> **What you should do**
Only those lines in the data below from the line containing "Guru Granth Sahib ji Gurbani Arth" through the line containing "Terminal handling and custody", both included, should be restated word for word.

> **Given data**
Start of Block
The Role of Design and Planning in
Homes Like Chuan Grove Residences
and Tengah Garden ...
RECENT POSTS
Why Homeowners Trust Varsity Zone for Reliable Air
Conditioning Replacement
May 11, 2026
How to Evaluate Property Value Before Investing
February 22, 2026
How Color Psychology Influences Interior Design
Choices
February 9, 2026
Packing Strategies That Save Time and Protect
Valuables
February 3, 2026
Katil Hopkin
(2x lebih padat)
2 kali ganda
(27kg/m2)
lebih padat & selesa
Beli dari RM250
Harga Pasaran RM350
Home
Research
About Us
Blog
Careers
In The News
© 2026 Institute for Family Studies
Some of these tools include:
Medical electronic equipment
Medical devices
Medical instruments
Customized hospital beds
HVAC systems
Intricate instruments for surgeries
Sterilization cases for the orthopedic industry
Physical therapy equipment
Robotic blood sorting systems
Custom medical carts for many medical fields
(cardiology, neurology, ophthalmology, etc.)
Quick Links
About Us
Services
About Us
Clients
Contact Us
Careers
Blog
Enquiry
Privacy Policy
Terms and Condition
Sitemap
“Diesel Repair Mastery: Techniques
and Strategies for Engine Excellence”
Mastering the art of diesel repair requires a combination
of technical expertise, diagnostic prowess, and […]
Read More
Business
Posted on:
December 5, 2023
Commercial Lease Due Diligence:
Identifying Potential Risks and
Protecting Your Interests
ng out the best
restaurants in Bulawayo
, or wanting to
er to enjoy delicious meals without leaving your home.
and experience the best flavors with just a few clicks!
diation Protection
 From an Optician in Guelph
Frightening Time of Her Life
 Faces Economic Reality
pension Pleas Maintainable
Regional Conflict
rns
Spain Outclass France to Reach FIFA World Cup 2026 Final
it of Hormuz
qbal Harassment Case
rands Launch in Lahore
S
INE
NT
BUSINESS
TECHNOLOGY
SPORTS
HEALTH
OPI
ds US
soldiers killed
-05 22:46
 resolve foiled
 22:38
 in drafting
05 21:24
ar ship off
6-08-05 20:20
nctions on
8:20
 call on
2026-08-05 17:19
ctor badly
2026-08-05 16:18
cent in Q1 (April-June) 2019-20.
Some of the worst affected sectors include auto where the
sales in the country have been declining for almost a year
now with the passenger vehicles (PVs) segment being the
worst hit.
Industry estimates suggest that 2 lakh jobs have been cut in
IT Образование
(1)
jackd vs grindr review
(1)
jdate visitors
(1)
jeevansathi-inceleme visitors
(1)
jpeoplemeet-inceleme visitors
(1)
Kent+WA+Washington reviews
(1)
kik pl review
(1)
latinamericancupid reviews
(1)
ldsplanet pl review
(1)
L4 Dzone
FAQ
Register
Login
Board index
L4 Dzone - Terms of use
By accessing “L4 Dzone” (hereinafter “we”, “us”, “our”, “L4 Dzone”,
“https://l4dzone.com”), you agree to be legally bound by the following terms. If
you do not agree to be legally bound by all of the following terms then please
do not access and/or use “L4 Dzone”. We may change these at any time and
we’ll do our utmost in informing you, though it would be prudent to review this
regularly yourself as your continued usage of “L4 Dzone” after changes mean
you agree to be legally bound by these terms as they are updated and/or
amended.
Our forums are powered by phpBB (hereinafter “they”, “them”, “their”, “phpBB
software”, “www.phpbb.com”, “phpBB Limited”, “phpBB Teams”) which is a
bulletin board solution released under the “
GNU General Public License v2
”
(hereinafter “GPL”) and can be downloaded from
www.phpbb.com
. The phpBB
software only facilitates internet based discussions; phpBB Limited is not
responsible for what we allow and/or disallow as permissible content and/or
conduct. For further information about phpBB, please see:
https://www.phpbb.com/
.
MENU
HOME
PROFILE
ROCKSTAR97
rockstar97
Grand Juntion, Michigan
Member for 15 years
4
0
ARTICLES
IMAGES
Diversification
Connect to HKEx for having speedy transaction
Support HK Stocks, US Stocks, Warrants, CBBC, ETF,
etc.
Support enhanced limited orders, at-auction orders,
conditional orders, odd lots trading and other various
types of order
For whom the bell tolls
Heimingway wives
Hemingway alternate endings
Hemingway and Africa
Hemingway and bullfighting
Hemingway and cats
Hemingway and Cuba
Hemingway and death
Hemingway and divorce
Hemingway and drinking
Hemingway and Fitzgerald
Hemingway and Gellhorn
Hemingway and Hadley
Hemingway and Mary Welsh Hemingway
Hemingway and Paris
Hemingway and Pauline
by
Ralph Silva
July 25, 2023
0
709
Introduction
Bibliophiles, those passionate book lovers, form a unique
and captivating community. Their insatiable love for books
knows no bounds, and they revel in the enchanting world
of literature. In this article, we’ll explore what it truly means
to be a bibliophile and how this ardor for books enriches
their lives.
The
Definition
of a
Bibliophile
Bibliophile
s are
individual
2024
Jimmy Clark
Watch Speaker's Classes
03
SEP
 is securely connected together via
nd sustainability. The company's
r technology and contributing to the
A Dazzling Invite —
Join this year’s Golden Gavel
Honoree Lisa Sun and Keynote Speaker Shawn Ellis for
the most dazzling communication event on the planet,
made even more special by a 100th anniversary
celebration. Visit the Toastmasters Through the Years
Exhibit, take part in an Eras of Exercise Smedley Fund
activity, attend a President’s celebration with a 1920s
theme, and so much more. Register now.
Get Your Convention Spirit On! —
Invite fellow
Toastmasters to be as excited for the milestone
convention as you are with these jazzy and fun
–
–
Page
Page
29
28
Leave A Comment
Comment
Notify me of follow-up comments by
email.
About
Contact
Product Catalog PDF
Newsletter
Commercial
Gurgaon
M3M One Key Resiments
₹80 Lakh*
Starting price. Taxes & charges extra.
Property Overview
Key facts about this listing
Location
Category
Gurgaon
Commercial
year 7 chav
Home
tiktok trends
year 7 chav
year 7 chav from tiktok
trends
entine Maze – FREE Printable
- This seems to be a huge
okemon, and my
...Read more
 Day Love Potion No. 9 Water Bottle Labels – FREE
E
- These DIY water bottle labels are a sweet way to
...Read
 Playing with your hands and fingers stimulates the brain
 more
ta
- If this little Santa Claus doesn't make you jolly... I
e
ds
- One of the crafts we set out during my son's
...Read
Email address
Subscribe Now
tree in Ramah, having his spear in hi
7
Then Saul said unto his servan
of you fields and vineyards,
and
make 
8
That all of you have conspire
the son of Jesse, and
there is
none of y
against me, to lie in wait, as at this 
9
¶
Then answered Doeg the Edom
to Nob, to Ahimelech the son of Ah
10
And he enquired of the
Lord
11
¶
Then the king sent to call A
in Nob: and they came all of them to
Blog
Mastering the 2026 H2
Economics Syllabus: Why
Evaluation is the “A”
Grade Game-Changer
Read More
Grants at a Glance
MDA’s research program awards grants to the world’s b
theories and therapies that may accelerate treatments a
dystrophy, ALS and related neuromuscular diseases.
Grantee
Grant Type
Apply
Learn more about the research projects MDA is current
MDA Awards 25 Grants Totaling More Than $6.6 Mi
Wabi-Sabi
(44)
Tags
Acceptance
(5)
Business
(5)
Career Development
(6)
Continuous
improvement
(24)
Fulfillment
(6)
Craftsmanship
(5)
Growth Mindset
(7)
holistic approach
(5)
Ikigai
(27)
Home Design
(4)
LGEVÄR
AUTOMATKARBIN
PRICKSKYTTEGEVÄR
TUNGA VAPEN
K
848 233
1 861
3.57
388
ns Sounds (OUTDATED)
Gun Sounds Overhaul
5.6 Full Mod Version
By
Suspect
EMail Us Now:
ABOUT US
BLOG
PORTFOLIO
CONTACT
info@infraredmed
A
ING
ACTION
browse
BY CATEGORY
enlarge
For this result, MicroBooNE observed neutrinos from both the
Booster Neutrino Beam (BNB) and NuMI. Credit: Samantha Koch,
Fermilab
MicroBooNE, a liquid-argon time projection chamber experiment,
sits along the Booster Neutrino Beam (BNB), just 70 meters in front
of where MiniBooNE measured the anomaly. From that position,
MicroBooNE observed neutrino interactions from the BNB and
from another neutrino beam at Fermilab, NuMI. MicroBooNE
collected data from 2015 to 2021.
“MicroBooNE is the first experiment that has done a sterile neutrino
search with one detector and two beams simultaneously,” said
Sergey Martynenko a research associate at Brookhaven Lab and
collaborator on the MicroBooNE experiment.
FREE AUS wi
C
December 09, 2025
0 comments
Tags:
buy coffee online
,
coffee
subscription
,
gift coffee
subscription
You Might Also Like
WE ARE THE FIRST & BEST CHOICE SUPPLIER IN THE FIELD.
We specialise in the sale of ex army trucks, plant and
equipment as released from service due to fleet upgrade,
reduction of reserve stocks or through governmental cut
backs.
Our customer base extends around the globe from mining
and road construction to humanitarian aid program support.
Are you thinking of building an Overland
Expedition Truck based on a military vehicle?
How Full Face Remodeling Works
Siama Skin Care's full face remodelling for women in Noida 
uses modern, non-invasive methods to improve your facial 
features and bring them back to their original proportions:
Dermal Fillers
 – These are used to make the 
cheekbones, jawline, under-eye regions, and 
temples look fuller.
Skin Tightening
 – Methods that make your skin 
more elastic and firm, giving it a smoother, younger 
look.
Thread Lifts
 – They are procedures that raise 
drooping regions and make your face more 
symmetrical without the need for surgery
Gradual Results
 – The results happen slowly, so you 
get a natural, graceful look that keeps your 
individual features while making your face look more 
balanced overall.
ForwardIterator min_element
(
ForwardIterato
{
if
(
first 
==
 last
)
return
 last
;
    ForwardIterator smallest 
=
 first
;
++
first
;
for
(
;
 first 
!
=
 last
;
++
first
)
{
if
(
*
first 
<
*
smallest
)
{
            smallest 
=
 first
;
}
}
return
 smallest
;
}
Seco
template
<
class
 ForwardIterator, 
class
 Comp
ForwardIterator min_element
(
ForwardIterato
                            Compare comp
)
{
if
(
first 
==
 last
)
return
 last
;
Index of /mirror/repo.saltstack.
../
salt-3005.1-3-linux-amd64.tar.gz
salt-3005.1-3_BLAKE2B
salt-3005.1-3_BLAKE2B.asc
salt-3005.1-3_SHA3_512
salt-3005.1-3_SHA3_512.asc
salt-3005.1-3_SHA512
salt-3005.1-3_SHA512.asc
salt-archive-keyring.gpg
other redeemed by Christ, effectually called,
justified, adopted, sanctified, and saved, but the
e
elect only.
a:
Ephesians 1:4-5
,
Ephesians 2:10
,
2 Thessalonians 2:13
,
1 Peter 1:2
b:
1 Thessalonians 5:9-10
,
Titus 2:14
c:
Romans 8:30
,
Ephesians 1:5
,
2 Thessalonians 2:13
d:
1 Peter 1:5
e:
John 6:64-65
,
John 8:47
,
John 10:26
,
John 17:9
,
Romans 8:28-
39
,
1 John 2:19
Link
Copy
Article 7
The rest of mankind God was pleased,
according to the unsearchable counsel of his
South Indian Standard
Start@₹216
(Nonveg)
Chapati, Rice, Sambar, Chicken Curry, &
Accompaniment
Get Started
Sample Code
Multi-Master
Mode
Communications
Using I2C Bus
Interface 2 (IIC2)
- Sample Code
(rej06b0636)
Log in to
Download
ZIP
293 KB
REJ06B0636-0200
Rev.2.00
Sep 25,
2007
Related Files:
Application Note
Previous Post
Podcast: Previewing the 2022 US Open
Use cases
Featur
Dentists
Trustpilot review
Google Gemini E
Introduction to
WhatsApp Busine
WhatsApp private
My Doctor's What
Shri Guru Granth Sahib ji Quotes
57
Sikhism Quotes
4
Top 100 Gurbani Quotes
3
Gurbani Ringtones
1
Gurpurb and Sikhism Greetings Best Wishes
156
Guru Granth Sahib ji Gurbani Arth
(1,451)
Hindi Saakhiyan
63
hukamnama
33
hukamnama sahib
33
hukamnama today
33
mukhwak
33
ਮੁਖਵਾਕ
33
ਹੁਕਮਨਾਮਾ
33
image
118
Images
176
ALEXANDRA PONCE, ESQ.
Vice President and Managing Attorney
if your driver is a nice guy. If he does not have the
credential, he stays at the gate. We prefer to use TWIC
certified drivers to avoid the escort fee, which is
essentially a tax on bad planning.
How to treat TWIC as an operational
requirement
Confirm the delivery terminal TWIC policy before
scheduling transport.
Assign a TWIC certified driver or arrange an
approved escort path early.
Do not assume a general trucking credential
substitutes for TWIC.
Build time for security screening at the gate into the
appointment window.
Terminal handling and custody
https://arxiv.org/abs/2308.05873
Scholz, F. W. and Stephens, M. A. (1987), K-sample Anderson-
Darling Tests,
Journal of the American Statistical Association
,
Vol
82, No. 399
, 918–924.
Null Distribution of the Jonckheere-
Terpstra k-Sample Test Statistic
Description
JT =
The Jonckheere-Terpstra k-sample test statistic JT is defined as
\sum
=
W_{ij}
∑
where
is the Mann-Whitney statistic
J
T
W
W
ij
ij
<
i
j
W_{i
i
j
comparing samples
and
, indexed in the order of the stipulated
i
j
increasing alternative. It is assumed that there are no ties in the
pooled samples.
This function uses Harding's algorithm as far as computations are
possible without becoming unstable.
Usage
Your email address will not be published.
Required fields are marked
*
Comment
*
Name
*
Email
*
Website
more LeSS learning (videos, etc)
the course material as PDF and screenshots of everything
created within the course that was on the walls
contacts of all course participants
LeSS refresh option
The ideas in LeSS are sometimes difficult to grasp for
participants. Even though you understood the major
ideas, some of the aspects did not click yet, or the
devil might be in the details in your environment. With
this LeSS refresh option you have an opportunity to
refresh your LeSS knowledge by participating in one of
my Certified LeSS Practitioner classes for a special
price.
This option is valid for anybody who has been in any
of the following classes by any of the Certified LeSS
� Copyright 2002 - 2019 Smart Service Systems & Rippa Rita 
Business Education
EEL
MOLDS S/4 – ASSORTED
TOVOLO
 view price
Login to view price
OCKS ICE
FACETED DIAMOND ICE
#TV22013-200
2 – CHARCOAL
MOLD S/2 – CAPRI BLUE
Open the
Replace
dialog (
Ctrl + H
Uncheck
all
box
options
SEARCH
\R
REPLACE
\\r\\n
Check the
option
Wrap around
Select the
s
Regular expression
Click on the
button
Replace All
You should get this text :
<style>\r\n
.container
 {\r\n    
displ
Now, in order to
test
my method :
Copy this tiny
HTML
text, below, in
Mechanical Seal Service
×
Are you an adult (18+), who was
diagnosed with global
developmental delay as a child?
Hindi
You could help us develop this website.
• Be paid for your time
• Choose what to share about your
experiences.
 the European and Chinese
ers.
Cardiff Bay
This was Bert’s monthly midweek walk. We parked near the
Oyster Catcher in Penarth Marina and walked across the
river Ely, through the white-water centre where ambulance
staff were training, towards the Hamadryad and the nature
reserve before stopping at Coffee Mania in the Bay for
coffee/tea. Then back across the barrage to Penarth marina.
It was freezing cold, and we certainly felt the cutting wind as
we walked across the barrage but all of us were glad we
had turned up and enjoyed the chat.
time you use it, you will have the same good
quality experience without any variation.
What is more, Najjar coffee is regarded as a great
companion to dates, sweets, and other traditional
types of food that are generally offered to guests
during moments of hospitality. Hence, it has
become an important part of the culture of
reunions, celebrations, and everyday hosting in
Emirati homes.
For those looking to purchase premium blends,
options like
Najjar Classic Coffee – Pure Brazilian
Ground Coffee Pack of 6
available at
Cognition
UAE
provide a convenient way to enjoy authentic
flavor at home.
End of Block
> **Response area**
Guru Granth Sahib ji Gurbani Arth
(1,451)
Hindi Saakhiyan
63
hukamnama
33
hukamnama sahib
33
hukamnama today
33
mukhwak
33
ਮੁਖਵਾਕ
33
ਹੁਕਮਨਾਮਾ
33
image
118
Images
176
ALEXANDRA PONCE, ESQ.
Vice President and Managing Attorney
if your driver is a nice guy. If he does not have the
credential, he stays at the gate. We prefer to use TWIC
certified drivers to avoid the escort fee, which is
essentially a tax on bad planning.
How to treat TWIC as an operational
requirement
Confirm the delivery terminal TWIC policy before
scheduling transport.
Assign a TWIC certified driver or arrange an
approved escort path early.
Do not assume a general trucking credential
substitutes for TWIC.
Build time for security screening at the gate into the
appointment window.
Terminal handling and custody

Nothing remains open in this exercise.